The Truth About Low Carb Diets
There is a reason why lower-carb diets have gained critical acclaim. They work.
Let’s correct that: They work damn well for certain demographics.
Lower carb diets may be the best approach for improving body composition and biomarkers of health for obese, insulin resistant, and sedentary populations. I’ve consulted with a few corporate wellness programs that have used this strategy to collectively achieve thousands of pounds of weight loss, and even more importantly, dramatic improvements in biomarkers of health.
You give a couch-surfing body just enough carbs to support liver glycogen stores and fuel your brain and central nervous system at rest, and you have everything you need for good cognitive function, energy, and mood without gaining fat. That’s why I love Paleo-style diets as a starting point for these specific types of people demographic.
The Caveman theme is simple to remember and relatively easy to apply, and thus it is a great educational tool for the complete beginner that doesn’t know (or care) much about nutrition. The improvement in food quality and nutrient density almost always improves diet numbers, leading to better blood sugar control, body composition, and biomarkers of health.
This does not mean Paleo is the end-all answer to your dietary needs. It also doesn’t mean low carb is right for your body. The biggest problem is with the active community. Those that run, lift, jump, bike, ski, or do anything at all that requires more energy. Too many people are creating a diet that doesn’t match their level of activity.

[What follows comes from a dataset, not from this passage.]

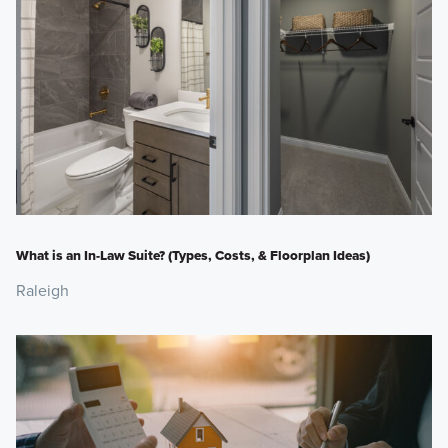
What is an In-Law Suite? (Types, Costs, & Floorplan Ideas)
Raleigh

Diets to Lose Weight: The Unspoken Rule
Anyone that is active and spends time exercising needs to look at their diet through a different lens. Kicking it with cavemen is not the same thing as crushing the competition. Surviving in the wild is not the same thing as athletically thriving in the arena, lifting more weight, or running faster.
If you want to perform well and look a certain way, you need to consider all of the factors at play.
The diet industry has lost the principle of specificity: matching your nutrition plan to your individual situation, body type, activity levels, current health status, metabolic condition, and physique or performance goals.
So don’t just blindly follow any cookie-cutter system. You must educate yourself, and then test and assess in the real world to see what works best.
High Intensity Exercise: It Changes Everything
Anaerobic exercise (strength training, HIIT, cross-training, intermittent sprint sports, CrossFit) creates a unique metabolic environment, an altered physiological state, and changes the way your body processes nutrients for anywhere from 24 to 72 hours after completion of a training session.
So if you exercise 2 to 4 days a week, then your body is virtually in a recovery mode 100 percent of the time. It is in an altered physiological state beyond pure resting conditions, thus your body’s nutritional needs are completely different than the average sedentary office worker.
A good analogy is your car. If your car has been sitting in the garage, it doesn’t need gas. Loading up on carbs is like trying to fill up a full tank. It just spills over the side.
In the human body, that overspill equates to sugar backing up in the bloodstream (high blood glucose). This in turn leads to body fat storage and a host of other negative effects like elevated triglycerides and cholesterol, insulin resistance, and, eventually, type II diabetes.
However, if you drive your car around every day, sometimes for long mileage, you have to fill it up often. If you don’t, you will run out of gas.
An empty tank in the human body equates with fatigue, depression, lethargy, irritability, impaired performance, muscle loss, stubborn fat, insomnia, low testosterone, impaired thyroid production and metabolic rate. That’s a long way of saying you’ll be incredibly frustrated because despite dieting and training your body is not changing.
Carbs, Weight Loss, and Your Body
If you are an athlete seeing great results on a low-carb plan that’s awesome. Honestly, don’t change anything.
But if you are suffering from any of the symptoms I mentioned above, be humble enough to admit that you might be making a big, mismatched dietary mistake. A funny thing happened to the wheat industry thanks to the low-carb movement: People stopped eating breads and grains.
And that wasn’t all that happened. Lots of dieters who made the change lost weight and felt better than ever. But the reason wasn’t what everyone assumed. While a lower carb diet can help you lose weight, it’s not that carbs are the enemy. In fact, they are a vital nutrient that will help you get lean fast and keep you energized for your workouts.
The reason the diet changes made such a difference was because many people were overeating carbs, and the change in diet meant they were eating more protein and vegetables. So while a low carb diet can be helpful with weight loss, carbs a not inherently bad.
Your carb sensitivity is based on your body. It’s important to know that adding weight occurs by eating too many unused calories.
If you overeat, you’ll store fat, regardless of where those calories are coming from. So controlling weight gain is more about total calorie balance than any particular food, carbs included. And if removing carbs makes you miserable, it’s probably not the right approach for you.
That said, some people find it easier to control their weight when they reduce or avoid carb-heavy foods that they have a tendency to overindulge in. But if you can control your intake, enjoy the carbs. The best way to prevent overeating is to make sure most of your carbs come from raw fruits and vegetables, while leaving a minor proportion for desserts.